The Pac-12 reported $28.7 million to its member schools and $488 million in revenue, while the Big 12 totaled $313.2 million and $28.49 to its institutions.
“The reasons we are going the channel route and the route we are going is that is the new avenue, or the different avenue, opened to us as a league that we have not had before,” Swofford said in regards to the changing progression of rights fees and revenue streams. “We fully expect (the ACC Network) to be successful in every way. How successful? We will just have to see.”
The ACC Network will feature 450 exclusive live events, including 40 regular-season football games, more than 150 men’s and women’s basketball games, and more than 200 other regular-season contests and tournament games from across the conference’s 27 sponsored sports. News and information shows and original programming will also be available.
But over the last several years, ESPN’s decline in its number of subscriptions has caused the sports leader to continue to lose more and more revenue each year. With deals with the SEC, as part of the SEC Network, in place as well as its NFL and NBA packages some wonder how the capable network can afford to pay all of its rights fees.

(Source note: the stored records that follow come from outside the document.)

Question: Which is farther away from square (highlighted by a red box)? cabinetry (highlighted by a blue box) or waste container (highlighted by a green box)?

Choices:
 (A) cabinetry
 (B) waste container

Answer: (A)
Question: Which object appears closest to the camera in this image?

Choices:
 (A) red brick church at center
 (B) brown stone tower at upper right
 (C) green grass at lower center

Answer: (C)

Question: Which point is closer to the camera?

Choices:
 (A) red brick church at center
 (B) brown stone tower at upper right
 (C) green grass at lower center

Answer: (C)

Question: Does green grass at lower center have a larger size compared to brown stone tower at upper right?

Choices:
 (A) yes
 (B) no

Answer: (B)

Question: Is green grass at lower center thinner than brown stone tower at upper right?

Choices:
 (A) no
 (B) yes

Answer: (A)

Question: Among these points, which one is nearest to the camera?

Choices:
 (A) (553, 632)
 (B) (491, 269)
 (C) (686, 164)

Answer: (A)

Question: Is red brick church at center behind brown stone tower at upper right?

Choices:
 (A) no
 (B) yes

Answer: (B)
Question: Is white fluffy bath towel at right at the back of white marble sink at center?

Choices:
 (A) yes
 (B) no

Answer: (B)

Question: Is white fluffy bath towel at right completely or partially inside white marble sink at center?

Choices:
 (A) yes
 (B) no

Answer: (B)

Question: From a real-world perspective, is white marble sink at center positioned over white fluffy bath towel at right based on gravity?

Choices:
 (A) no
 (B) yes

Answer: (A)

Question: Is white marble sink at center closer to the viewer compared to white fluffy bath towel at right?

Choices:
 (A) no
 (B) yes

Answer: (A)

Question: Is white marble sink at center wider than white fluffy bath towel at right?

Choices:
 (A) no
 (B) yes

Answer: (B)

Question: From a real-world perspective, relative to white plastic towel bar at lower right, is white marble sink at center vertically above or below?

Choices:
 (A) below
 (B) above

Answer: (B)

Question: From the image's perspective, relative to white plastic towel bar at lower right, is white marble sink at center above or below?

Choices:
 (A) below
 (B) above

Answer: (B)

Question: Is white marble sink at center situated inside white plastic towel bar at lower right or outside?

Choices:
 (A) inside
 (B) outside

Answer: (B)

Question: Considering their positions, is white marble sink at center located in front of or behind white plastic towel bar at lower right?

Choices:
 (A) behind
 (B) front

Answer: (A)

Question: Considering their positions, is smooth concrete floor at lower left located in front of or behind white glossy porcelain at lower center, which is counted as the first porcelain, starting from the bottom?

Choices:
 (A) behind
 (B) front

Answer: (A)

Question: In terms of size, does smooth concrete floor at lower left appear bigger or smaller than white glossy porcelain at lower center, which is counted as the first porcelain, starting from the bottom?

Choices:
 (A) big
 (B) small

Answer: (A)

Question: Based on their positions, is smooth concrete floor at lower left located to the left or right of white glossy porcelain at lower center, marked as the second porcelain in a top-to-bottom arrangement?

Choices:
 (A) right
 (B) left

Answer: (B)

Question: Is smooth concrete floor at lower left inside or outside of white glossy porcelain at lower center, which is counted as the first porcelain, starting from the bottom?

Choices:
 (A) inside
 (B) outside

“They are a very progressive company,” Swofford said. “They are getting into direct consumer disruptions. They are getting into the smaller packages in addition to what they have traditionally done.
“The comfort that we have is you can’t have a better partner in the distribution of live sporting events than ESPN and Disney. They know how to do it. They made adjustments over the years. They are making some adjustments now. I fully expect it to be totally what we expect it to be. If there are different distributions going forward then they will be right in the middle of it. We feel really good about it, both from a revenue standpoint and from an exposure standpoint. That has not changed one bit.”
With the ACC’s revenue from the ACC Network tied into how it performs the ACC is confident nothing will change.